Entropy approximation of compressible fluids and boundary layer problem of small viscous fluids with boundary are two hot and difficult problems in fluid mechanics research and exploration. The research contents of this project are as follows: 1. Entropy approximation of Nonisentropic compressible Navier-Stokes (NS) equations is to be studied by time decay estimation method; 2. Stability estimation method is to be used to study small viscous NS equations. The boundary layer expansion theory of NS equation focuses on the density change, the bending effect of the regional boundary and the influence of the magnetic field on it;3. The appropriateness of the boundary layer equation for unsteady small viscous fluids is studied in Sobolev space by means of the energy model method, and the effects of density change, dimension increase and penetrating magnetic field are explored.

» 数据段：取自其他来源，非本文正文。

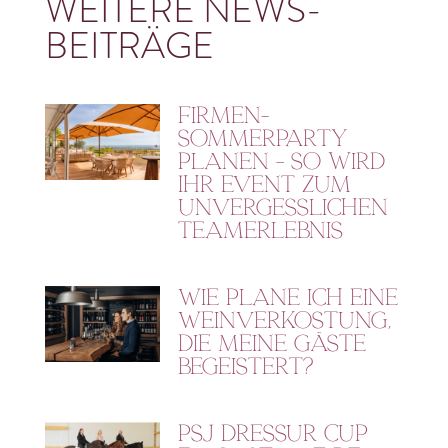
WEITERE NEWS-
BEITRÄGE
Firmen-
Sommerparty
planen – So wird
Ihr Event zum
unvergesslichen
Teamerlebnis
Wie plane ich eine
Weinverkostung,
die meine Gäste
begeistert?
PSJ Dressur Cup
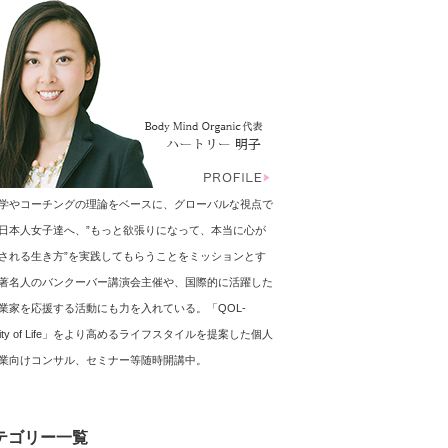
学やコーチングの理論をベースに、グローバルな視点で
日本人女子達へ、”もっと欲張りになって、本当に心が
される生き方”を実践してもらうことをミッションとす
著名人のバンクーバー講演会主催や、国際的に活躍した
業家を応援する活動にも力を入れている。「QOL-
ality of Life」をより高めるライフスタイルを提案した個人
業向けコンサル、セミナー等随時開講中。
テゴリー一覧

The objective of this project is to explain reasonably the entropy approximation problem of Non-isentropic compressible NS equation from a mathematical point of view, and constructe the boundary layer mathematical theory for the small viscous fluids. The key scientific problems to be solved in this project are as follows: 1. Choosing appropriate ways to establish the relationship between isentropic compressible NS equation and Non-isentropic compressible NS equation, so as to prove the rationality of entropy approximation; 2. Dealing with the estimate of loss horizontal derivatives for the degenerate parabolic systems and hyperbolic degenerate parabolic coupling systems.